Physics-based Machine Learning to Predict Hydration Free Energies for Small Molecules with a minimal number of descriptors: Interpretable and Accurate

Ajeet Kumar Yadav,Marvin V. Prakash,Pradipta Bandyopadhyay
DOI: https://doi.org/10.26434/chemrxiv-2024-v8h0j
2024-10-25
Abstract:Hydration free energy (HFE) of molecules is a fundamental property having impor- tance throughout chemistry and biology. Calculation of the HFE can be challenging and expensive with classical molecular dynamics simulation-based approaches. Ma- chine learning (ML) models are increasingly being used to predict HFE. Although the accuracy of ML models for datasets for small molecules is impressive, these models suffer from lack of interpretability. In this work, we have developed a physics-based ML model with only six descriptors, which is both accurate and fully interpretable, and applied it to a database for small molecule HFE, FreeSolv. We have evaluated the electrostatic energy by an approximate closed form of the Generalized Born (GB) model and polar surface area. In addition, we have logP and hydrogen bond acceptor and donors as descriptors along with the number of rotatable bonds. We have used different ML models such as random forest and extreme gradient boosting. The best result from these models has a mean absolute error of only 0.74 kcal/mol. The main power of this model is that the descriptors have clear physical meaning and it was found that the descriptor describing the electrostatics and the polar surface area, followed by the hydrogen bond donors and acceptors, are the most important factors for the calculation of hydration free energy.
Chemistry
What problem does this paper attempt to address?

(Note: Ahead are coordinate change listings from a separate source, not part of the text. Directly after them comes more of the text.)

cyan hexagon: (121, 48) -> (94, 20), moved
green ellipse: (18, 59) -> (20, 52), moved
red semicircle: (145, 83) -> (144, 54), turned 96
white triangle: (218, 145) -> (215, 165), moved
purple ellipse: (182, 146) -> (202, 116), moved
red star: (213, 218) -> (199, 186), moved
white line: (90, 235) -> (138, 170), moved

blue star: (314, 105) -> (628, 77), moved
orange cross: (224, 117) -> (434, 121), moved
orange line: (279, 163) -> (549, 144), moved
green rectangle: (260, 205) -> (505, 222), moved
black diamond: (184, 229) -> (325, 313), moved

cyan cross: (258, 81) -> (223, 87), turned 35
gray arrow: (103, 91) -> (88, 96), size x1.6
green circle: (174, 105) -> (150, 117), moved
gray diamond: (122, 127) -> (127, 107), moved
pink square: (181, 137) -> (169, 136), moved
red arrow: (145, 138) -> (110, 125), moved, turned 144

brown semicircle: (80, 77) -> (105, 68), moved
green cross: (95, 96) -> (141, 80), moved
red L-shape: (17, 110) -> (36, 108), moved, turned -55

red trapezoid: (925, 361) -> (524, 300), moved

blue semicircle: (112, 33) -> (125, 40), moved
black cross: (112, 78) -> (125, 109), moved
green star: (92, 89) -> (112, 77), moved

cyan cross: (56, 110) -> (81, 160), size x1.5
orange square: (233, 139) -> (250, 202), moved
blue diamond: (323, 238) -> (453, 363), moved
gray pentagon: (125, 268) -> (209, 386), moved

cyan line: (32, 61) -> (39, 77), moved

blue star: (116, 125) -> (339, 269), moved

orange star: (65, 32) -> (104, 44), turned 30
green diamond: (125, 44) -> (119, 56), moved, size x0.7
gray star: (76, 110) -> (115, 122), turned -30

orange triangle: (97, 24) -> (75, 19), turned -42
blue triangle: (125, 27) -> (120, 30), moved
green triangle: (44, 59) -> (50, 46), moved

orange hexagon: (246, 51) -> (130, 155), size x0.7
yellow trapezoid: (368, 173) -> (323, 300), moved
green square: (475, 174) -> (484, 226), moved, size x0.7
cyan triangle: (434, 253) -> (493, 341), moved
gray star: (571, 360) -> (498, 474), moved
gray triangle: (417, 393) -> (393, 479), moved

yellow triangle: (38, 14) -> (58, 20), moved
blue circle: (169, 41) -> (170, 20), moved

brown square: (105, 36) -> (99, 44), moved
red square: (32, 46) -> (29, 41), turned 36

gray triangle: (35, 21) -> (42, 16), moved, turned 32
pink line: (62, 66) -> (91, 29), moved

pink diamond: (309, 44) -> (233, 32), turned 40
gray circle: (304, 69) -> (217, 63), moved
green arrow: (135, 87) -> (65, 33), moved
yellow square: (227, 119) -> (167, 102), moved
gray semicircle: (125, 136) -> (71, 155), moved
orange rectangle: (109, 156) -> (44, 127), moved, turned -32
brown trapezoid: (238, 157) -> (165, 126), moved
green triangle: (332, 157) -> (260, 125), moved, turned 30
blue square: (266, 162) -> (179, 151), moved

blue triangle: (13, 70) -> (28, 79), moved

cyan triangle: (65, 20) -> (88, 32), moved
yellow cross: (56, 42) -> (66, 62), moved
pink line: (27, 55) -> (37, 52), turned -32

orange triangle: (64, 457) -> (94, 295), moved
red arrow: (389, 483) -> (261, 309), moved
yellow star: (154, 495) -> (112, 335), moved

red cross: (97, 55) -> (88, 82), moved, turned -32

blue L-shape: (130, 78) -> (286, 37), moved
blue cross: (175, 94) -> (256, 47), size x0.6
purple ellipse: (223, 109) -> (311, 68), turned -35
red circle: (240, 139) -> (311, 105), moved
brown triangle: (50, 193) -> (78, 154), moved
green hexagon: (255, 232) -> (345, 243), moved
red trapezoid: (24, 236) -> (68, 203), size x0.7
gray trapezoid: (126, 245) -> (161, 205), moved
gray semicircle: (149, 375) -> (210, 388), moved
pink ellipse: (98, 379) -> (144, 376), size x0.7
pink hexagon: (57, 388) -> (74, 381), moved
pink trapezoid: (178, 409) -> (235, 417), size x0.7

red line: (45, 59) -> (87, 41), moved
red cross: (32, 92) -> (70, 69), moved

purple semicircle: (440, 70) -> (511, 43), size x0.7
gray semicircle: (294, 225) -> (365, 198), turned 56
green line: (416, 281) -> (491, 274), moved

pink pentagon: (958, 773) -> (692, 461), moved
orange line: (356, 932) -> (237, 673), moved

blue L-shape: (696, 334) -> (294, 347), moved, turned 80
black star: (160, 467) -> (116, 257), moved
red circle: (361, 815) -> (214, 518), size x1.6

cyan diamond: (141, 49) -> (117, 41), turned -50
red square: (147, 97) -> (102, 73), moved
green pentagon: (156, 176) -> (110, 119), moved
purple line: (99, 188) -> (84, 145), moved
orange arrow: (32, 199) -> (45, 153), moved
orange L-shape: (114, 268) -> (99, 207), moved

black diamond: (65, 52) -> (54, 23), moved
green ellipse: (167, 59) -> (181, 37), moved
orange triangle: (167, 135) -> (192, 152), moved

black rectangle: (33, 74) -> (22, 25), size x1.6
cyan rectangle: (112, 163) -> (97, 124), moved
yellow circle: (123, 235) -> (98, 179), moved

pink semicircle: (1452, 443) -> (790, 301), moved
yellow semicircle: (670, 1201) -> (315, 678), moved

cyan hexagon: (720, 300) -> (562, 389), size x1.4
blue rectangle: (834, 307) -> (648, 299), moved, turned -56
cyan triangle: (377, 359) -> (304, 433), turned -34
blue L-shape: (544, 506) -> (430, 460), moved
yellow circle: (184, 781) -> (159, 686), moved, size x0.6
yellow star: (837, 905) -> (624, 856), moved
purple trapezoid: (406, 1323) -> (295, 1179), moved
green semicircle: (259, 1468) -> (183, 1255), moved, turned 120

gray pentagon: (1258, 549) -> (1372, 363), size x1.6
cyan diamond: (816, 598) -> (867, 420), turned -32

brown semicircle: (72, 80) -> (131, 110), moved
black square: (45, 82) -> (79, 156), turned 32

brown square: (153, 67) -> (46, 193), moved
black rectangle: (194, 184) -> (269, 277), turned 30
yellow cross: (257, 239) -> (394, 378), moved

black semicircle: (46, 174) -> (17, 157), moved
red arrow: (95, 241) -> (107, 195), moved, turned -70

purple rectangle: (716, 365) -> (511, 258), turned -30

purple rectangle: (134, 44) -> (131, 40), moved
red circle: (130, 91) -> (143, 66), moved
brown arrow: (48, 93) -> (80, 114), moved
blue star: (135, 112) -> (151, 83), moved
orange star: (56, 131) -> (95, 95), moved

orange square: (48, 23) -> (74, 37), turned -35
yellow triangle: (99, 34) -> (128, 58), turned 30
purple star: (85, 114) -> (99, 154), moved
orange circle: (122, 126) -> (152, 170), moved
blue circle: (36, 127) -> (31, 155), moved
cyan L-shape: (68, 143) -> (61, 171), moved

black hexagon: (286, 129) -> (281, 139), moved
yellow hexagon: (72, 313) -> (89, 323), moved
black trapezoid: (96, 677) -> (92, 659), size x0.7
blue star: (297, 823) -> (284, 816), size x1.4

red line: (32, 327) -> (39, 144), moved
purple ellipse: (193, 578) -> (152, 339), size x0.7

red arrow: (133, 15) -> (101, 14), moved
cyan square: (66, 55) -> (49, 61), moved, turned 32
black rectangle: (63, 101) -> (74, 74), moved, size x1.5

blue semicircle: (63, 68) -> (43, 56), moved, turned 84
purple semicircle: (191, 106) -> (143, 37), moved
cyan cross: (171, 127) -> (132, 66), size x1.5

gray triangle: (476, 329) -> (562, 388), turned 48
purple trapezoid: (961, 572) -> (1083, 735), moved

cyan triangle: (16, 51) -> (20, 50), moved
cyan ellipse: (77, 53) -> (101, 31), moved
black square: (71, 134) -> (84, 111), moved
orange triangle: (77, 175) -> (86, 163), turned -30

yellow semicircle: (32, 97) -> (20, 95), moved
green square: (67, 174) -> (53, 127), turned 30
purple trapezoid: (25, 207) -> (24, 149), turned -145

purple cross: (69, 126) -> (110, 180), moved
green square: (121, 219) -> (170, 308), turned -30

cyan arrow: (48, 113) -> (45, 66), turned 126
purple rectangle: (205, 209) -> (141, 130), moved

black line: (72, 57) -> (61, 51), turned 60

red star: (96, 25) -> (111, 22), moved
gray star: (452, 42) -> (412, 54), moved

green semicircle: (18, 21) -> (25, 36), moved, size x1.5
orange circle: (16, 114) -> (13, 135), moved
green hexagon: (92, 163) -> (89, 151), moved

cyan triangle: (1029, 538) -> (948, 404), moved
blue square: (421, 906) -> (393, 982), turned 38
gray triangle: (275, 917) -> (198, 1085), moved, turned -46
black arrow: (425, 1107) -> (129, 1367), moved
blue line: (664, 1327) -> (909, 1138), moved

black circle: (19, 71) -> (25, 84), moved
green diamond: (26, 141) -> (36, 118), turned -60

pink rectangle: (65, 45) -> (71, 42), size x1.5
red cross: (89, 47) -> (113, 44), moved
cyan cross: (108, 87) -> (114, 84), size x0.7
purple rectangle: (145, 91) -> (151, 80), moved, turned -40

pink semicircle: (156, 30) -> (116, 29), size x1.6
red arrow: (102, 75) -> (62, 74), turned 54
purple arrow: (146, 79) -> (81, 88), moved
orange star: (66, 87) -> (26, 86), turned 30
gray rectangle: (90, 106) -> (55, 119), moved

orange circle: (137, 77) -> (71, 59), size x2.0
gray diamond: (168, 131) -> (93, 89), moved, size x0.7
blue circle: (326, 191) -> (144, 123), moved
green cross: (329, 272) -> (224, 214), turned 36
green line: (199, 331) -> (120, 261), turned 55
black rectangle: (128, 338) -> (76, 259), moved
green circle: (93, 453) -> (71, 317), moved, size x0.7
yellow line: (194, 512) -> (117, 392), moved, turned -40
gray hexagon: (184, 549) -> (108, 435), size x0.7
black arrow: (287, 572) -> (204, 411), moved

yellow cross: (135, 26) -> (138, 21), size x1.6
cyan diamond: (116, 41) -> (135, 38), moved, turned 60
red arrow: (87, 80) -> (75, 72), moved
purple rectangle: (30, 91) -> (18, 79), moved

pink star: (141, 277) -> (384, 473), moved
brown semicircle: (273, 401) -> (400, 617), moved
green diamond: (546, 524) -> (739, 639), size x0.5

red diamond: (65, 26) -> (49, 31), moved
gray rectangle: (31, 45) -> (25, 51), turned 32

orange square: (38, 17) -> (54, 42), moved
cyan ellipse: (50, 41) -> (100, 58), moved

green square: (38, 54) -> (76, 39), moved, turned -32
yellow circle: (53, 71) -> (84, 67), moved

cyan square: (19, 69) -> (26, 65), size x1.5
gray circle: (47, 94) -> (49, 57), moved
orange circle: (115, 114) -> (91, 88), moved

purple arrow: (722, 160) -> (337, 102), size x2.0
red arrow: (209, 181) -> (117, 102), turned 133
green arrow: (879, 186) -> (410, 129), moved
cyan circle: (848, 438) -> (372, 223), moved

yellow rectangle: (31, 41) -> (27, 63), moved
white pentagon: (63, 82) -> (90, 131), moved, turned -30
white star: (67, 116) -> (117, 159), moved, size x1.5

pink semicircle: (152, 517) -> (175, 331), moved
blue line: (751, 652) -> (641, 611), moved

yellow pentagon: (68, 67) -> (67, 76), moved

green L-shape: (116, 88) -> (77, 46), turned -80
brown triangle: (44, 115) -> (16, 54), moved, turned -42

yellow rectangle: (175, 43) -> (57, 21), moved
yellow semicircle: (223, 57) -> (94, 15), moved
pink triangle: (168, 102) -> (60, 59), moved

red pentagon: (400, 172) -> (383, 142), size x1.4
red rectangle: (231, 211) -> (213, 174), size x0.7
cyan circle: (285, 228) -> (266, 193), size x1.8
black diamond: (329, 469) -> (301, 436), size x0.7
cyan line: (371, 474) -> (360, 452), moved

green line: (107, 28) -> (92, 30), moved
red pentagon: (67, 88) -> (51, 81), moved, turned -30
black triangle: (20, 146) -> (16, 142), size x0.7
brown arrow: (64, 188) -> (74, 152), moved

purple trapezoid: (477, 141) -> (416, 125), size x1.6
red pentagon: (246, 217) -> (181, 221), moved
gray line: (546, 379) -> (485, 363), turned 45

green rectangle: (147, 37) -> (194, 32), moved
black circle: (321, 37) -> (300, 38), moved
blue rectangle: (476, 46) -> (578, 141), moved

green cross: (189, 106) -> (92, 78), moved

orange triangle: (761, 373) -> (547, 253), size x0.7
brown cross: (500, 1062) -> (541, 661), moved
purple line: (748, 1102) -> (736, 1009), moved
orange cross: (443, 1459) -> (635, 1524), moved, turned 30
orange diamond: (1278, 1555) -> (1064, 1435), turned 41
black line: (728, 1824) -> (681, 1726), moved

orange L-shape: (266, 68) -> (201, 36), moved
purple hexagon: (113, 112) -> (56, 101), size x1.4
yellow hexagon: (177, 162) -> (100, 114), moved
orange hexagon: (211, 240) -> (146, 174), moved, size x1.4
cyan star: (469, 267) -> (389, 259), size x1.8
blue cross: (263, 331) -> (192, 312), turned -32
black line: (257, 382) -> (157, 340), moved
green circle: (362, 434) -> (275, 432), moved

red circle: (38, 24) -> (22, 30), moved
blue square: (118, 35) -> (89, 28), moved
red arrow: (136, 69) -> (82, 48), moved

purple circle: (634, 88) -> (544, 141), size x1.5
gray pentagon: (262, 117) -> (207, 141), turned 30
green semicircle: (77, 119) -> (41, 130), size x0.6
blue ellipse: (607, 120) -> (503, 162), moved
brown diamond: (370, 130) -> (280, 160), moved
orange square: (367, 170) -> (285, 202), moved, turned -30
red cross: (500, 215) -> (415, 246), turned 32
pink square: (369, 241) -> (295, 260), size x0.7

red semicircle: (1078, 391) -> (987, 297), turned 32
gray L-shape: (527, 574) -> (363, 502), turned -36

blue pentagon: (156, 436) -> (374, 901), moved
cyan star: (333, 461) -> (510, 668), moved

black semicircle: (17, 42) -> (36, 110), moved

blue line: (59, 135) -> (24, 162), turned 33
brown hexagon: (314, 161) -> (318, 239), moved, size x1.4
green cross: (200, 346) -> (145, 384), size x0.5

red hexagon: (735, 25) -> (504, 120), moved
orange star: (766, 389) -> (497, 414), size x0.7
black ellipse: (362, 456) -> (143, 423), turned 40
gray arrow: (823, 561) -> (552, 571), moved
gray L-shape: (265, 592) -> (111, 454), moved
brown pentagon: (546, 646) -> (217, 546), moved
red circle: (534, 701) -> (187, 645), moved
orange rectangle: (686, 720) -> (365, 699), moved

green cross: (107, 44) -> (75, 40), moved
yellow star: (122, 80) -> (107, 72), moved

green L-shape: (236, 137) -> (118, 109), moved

The problem that this paper attempts to solve is: **How to accurately predict the hydration free energy (HFE) of small molecules through machine - learning models using a small number of physically interpretable descriptors?** ### Specific problem background: 1. **Importance of hydration free energy**: - Hydration free energy (HFE) is a fundamental property in chemistry and biology and is crucial for understanding the behavior of molecules in solvents. - Traditional methods based on classical molecular dynamics simulations for calculating HFE are both complex and expensive. 2. **Limitations of existing methods**: - Although machine - learning (ML) models perform well in predicting HFE, these models often lack interpretability, making it difficult to understand their working principles or the reasons for errors. ### Goals of the paper: - Develop a physics - based machine - learning model to predict the HFE of small molecules using as few descriptors as possible, ensuring that the model is not only accurate but also fully interpretable. - Use the FreeSolv database for verification, which contains 643 small organic molecules and their experimentally measured HFE values. ### Main contributions: - **Descriptor selection**: Only six descriptors with clear physical meanings are used, including polar surface area, number of hydrogen - bond donors and acceptors, logP, number of rotatable bonds, and a charge term (the sum of the GB term and the Coulomb electrostatic term). - **Model performance**: Different machine - learning models such as Random Forest, XGBoost, Gradient Boosting, and LightGBM are used for training, and the mean absolute error (MAE) of the best result is only 0.74 kcal/mol. - **Interpretability**: Since the descriptors have clear physical meanings, the prediction results of the model can be clearly explained, especially the effects of the charge term and the polar surface area on HFE are the most significant. ### Summary: By introducing a physics - based machine - learning model, the paper has successfully solved the problems of complexity and high cost of traditional methods and the lack of interpretability of existing machine - learning models, providing an efficient and easy - to - understand HFE prediction tool for fields such as drug design.